Однако судейский, человек в подобных ситуациях опытный, благоразумно поставил двух верзил в грязном проулке, куда открывалась задняя дверь докторского дома. Они ждали на полпути между дверью и улицей; их тяжелые дубинки еле заметно подрагивали, словно хвосты охотящихся котов. Увидев засаду, доктор Даппер не стал колебаться, но медленно пошел вперед, подняв над головой руку в знак безнадежного признания поражения, что отражалось и на его лице, имевшем вид пристыженного спаниеля. Другая его рука безвольно висела, словно он позабыл о том, что в ней болтается потрепанный саквояж. Двое громил ухмыльнулись друг другу, предвкушая скорое вознаграждение и долгий вечер у Толстой Мины на Зейленстрат. Они даже мельком взглянули за докторово плечо, призывая в свидетели своего триумфа толстого чиновника, который продирался через открытую заднюю дверь.

Это было ошибкой.

Олферт Даппер не одобрял бег как в целом, так и в применении к себе лично, однако если подумать, то вся его жизнь состояла из исключений из правил. Он уже вплотную подошел к судейским здоровякам, когда внезапно его потерянная шаркающая походка сменилась спринтерским броском от стартовых колодок. Он отбил саквояжем одну не успевшую взмыть в воздух дубинку, одновременно лягнул второго верзилу непозволительно ниже пояса и, рванувшись между ними, припустил по переулку. Судейский кричал ему вслед, требуя остановиться, но доктор не мог поверить, что он это всерьез.

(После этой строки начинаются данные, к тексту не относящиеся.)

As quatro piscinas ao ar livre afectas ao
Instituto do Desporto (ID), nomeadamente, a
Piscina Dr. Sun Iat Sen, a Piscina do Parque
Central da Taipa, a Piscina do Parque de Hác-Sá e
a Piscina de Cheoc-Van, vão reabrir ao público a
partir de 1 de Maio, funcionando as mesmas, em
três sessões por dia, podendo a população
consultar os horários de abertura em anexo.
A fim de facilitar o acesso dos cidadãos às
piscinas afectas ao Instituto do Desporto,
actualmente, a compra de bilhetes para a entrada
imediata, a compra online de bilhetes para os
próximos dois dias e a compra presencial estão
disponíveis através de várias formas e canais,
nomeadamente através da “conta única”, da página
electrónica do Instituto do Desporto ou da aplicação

Какое-то короткое время доктор сам удивлялся собственной скорости — ему не приходилось убегать от физической угрозы со времен самой ранней юности. К несчастью, он не принял в расчет выносливость и целеустремленность своих преследователей. Они были неуклюжи, они вне всяких сомнений были глупы, однако перед их мысленным взором маячило заведение Толстой Мины, ускользавшее все дальше и дальше, и поэтому их ноги не знали устали, молотя землю в погоне за пухлым и уже не очень молодым человеком. Он никак не мог оторваться от них. Его дыхание становилось все тяжелее; понемногу им начинал овладевать страх.

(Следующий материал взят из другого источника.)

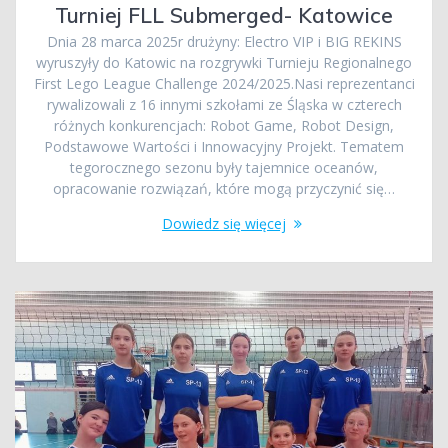
Turniej FLL Submerged- Katowice
Dnia 28 marca 2025r drużyny: Electro VIP i BIG REKINS
wyruszyły do Katowic na rozgrywki Turnieju Regionalnego
First Lego League Challenge 2024/2025.Nasi reprezentanci
rywalizowali z 16 innymi szkołami ze Śląska w czterech
różnych konkurencjach: Robot Game, Robot Design,
Podstawowe Wartości i Innowacyjny Projekt. Tematem
tegorocznego sezonu były tajemnice oceanów,
opracowanie rozwiązań, które mogą przyczynić się…
Dowiedz się więcej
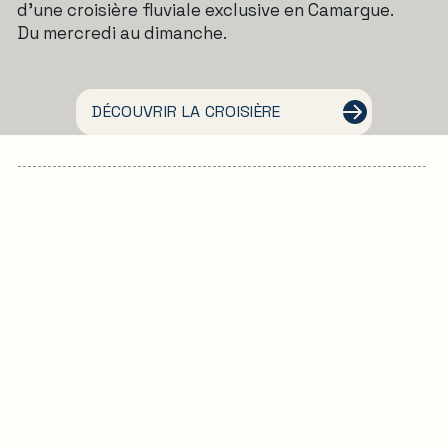
d'une croisière fluviale exclusive en Camargue.
Du mercredi au dimanche.
DÉCOUVRIR LA CROISIÈRE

Совсем недавно, каких-то пятнадцать минут назад, Олферт Даппер знал едва ли не все большие улицы и немощеные переулки и проезды в Утрехте, равно как и все жилые дома, таверны, лавки и торговые предприятия всех возможных степеней законности и вероятной полезности. Теперь все они сливались воедино и текли перед его глазами сплошной размытой полосой, словно пролитая краска, и, с пыхтением пробегая мимо, он понимал ясно лишь одно: ни одна дверь не откроется для него и ни единая живая душа не выбежит, чтобы ему помочь. Однако не в его природе было чувствовать себя обиженным или покинутым; в основном его мысли занимала надежда, что ему, по крайней мере, удастся не опозорить себя приступом рвоты, когда судейские догонят его и повалят на землю. У доктора Даппера имелась своего рода гордость.